WHAT the HELL?

    For a very long time now the traditional view of Hell in the western church has been described as “eternal conscious torment”. This is a position that many of us have accepted by default. But I have always had a problem with it. My problem is not moral or ethical; the problem with this doctrine is exegetical.

Wouldn’t a doctrine this significant and dramatic be all over the Bible? Yet it isn’t. As a matter of fact, apart from perhaps 2 verses in Revelation, you will search in vain for any notion that the unrepentant sinner is going to be kept alive forever for any reason, let alone torment.

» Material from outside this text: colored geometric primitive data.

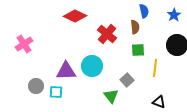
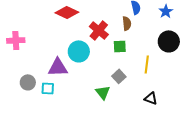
pink cross: (24, 44) -> (16, 40), turned 30
green square: (138, 50) -> (120, 46), moved
cyan circle: (92, 66) -> (79, 51), moved

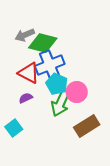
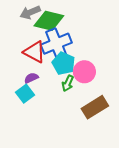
green arrow: (61, 103) -> (68, 83), size x0.6
cyan square: (14, 128) -> (25, 94), moved

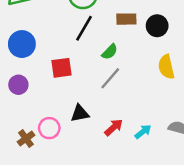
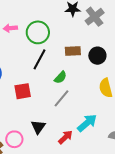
black triangle: (80, 113) -> (38, 127), turned -42
cyan arrow: (143, 132) -> (87, 123), moved, size x1.5

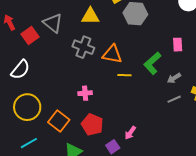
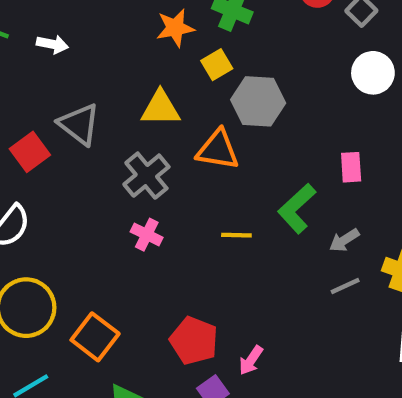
gray cross: (83, 47) -> (146, 176), turned 30
orange triangle: (112, 54) -> (218, 150), moved
pink cross: (85, 93) -> (147, 235), moved, turned 32
red pentagon: (92, 125) -> (194, 341), moved

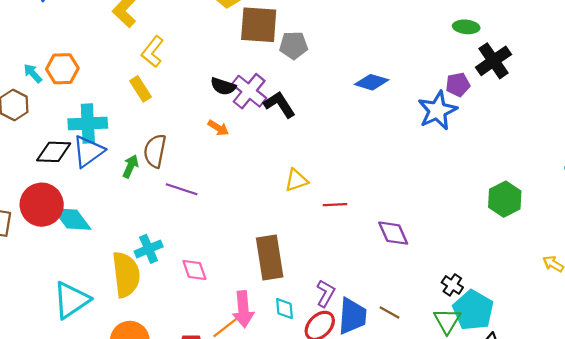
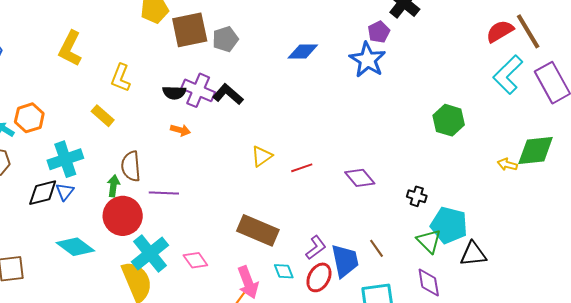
yellow L-shape: (153, 52) -> (121, 78), moved
blue triangle: (88, 151) -> (65, 192), moved, size x0.6
red circle: (42, 205) -> (123, 216), moved
cyan cross: (149, 249) -> (150, 253), size x1.5
brown rectangle: (270, 257) -> (258, 230), turned -42
black cross: (452, 285) -> (417, 196), moved
purple L-shape: (326, 293) -> (316, 248), turned 40
brown line: (389, 313) -> (377, 248), turned 42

The plain reading of Scripture seems unambiguous to me, regarding the fate of the lost in both Testaments; God destroys His enemies. The words typically used to describe His judgement are unmistakable; “cut off, destroy, consume, burned up like chaff, perish”, etc.
Consider the following sample:

“But the wicked will perish; the enemies of the Lord are like the glory of the pastures; they vanish-like smoke they vanish away.” Psalm 37

“As smoke is driven away, so you shall drive them away; as wax melts before the fire, so the wicked shall perish before God!” Psalm 68

“For behold, the day is coming, burning like an oven, when all the arrogant and all evildoers will be stubble. The day that is coming shall set them ablaze, says the Lord of hosts, so that it will leave them neither root nor branch.” Malachi 4

“And do not fear those who kill the body but cannot kill the soul. Rather fear Him who can destroy both soul and body in hell.” Matt 10

“The harvest is the end of the age, and the reapers are angels. Just as the weeds are gathered and burned with fire, so will it be at the end of the age.” Matt 13

For God so loved the world that He gave His only Son, that whoever believes in Him should not perish but have eternal life,” John 3

“For the wages of sin is death, but the free gift of God is eternal life in Christ Jesus our Lord.” Romans 6

“If by turning the cities of Sodom and Gomorrah to ashes he condemned them to extinction, making them an example of what is going to happen to the ungodly…” 2Peter 2

I could list a hundred passages, but I think we get the idea. Other than judgment and destruction there is no future for the unrepentant. This makes sense both logically and theologically. It makes sense logically because what would be the reason for God to keep alive forever rebellious sinners? The contrast in eternity is not between two destinations, Heaven or Hell, but between two conditions, living or dead.
It makes sense theologically; what did Jesus do for our sins? Did He go to eternal torment? No, He died.

I will be accused by some traditionalists (those who hold to eternal conscious torment) of being a liberal; of softening Hell, of making death and judgement no big deal. I find this notion baffling. How is any of this soft? God is terrifying. The bible makes it clear that the final judgement will be horrific, and I don’t want anyone to endure it outside of Jesus. It speaks in terms of weeping and gnashing of teeth; of terror and darkness.
Isaiah says, “And people shall enter the caves of the rocks and the holes of the ground, from before the terror of the Lord, and from the splendor of His majesty, when He rises to terrify the earth.”

In Revelation we read, “Then the kings of the earth and the great ones and the generals and the rich and the powerful, and everyone, slave and free, hid themselves in the caves and among the rocks of the mountains, calling to the mountains and rocks, “fall on us and hide us from the face of Him who is seated on the throne, and from the wrath of the Lamb, for the great day of their wrath has come, and who can stand?”

As the writer of Hebrews notes “It is a fearful thing to fall into the hands of the living God.”
For too long we have preached the Gospel as fire insurance instead of what it is; the free offer of eternal life! Preach Jesus! Give people life! This notion causes me to love God more, and to be more grateful for the gift of life and existence. I join with the biblical author when he says:
 
Therefore, let us be grateful for receiving a kingdom that cannot be shaken, and thus let us offer to God acceptable worship, with reverence and awe, for our God is a consuming fire.”